中国との「両岸サービス業貿易協議」(以下、サービス協議)に反対して立法院(国会に相当)の議場を占拠していた学生らが、議場内から撤退して約1カ月が経過した。しかし、撤退直後から、警察署の包囲、大規模な反原発運動など、デモや騒動がたびたび発生している。なぜ、いま台湾で政府や与党に対する抗議デモが、これほど頻発しているのだろうか。

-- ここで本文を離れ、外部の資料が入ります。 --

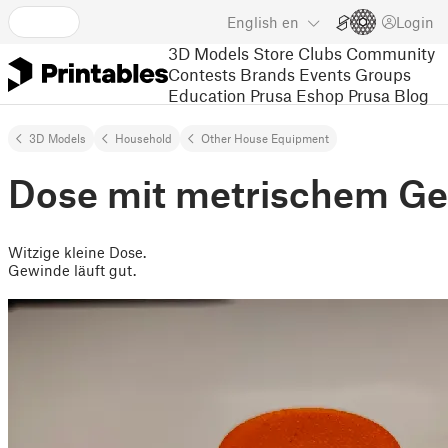
English
en
Login
3D Models
Store
Clubs
Community
Contests
Brands
Events
Groups
Education
Prusa Eshop
Prusa Blog
3D Models
Household
Other House Equipment
Dose mit metrischem G
Witzige kleine Dose.
Gewinde läuft gut.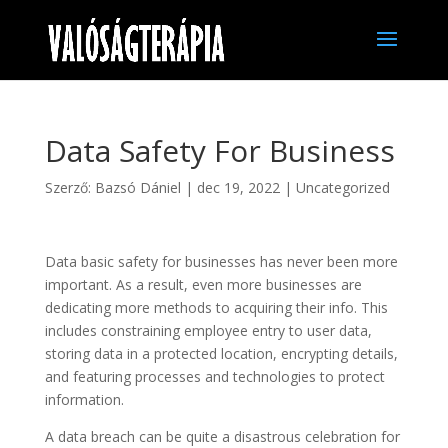
Data Safety For Business
Szerző:
Bazsó Dániel
|
dec 19, 2022
|
Uncategorized
Data basic safety for businesses has never been more
important. As a result, even more businesses are
dedicating more methods to acquiring their info. This
includes constraining employee entry to user data,
storing data in a protected location, encrypting details,
and featuring processes and technologies to protect
information.
A data breach can be quite a disastrous celebration for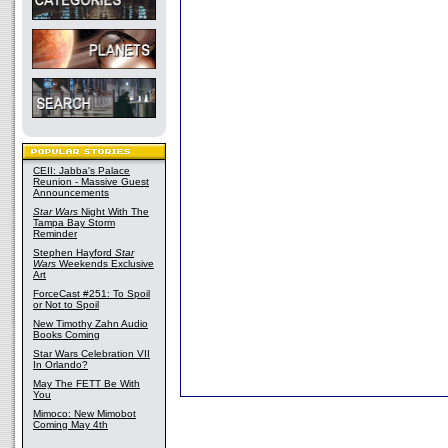
CEII: Jabba's Palace
Reunion - Massive Guest
Announcements
Star Wars
Night With The
Tampa Bay Storm
Reminder
Stephen Hayford
Star
Wars
Weekends Exclusive
Art
ForceCast #251: To Spoil
or Not to Spoil
New Timothy Zahn Audio
Books Coming
Star Wars Celebration VII
In Orlando?
May The FETT Be With
You
Mimoco: New Mimobot
Coming May 4th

[画像]4月24日頃、台北ビッグドーム建設予定地周辺の街路樹伐採に反対し、木の上で抗議する市民(地元紙「アップルデイリー」より)

■馬総統の“9%”と審議“30秒”の代償

学生が国会を占拠し、それを多くの市民が支援するという前代未聞の騒動が発生した背景には、馬英九総統の著しいまでの「支持率低下」がある。馬英九政権は、2期目の総統選後に発生した軍人の死亡事件、中国寄りメディアの寡占化に対する市民の不満、さらに中国との「サービス協議」批准手続きに積極的ではなかった王金平・立法院長から党籍を剥奪しようとした政争などによって支持率を下げ、「馬英9」と揶揄されるように、史上最低の9%台にまで低下した。この「サービス協議」は、2013年6月に中国での調印を経て、2014年3月より台湾国内で同意を得る審議が立法院で行われていたが、台湾議会の与党・国民党は「時間切れ」を理由に、審議を30秒で一方的に打ち切って強行採決に踏み切る。これが“引き金”となり、学生たちの24日間におよぶ立法院占拠(通称:ひまわり学生運動)が始まった。

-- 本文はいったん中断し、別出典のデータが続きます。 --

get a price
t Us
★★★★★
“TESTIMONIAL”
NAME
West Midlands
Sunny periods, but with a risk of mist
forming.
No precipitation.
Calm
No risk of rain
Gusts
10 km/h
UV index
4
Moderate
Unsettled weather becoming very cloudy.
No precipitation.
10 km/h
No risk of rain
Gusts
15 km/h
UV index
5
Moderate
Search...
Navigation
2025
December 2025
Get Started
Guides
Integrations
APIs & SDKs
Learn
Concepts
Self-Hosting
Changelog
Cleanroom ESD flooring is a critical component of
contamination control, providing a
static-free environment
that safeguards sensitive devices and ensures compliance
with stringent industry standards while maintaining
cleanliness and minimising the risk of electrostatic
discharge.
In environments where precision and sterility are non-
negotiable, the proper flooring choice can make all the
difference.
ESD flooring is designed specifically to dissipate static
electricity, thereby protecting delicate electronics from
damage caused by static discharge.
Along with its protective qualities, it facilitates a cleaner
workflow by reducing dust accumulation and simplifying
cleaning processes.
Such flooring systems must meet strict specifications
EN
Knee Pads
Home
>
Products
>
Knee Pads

[画像]4月27日、反原発デモで台北駅前の道路を占拠する台湾の市民(地元紙「アップルデイリー」より)

■議場占拠と撤退、その後も続く混乱

議場内を占拠した学生らは、協議の撤回と、審議内容を監督する法律の成立を先に行うよう政府・与党に要求したが、その後も譲歩の姿勢を見せないことから、総統府周辺で大規模な抗議集会を開催し、参加者は主催者発表で50万人以上となった。その後、立法院長の王氏が「協議を監督する法律が成立するまで、与野党協議は招集しない」と宣言したことを受けて学生らは議場を撤退し、「ひまわり学生運動」は幕を閉じた。しかし、撤退の翌日以降、デモ活動は連日のように発生している。

  • 市民活動家らを強制排除した警察への抗議、警察署の包囲騒動(4月11日)
  • 建設現場周辺の街路樹伐採に激怒した市民らが木に登って抗議した騒動(4月23日〜)
  • 「第4原発」の廃止を求めて台北駅近くの道路を占拠した反原発デモ(4月27日)

といった具合である。これらの騒動は、いずれも学生らの議場撤退から、ひと月も空かないうちに発生している。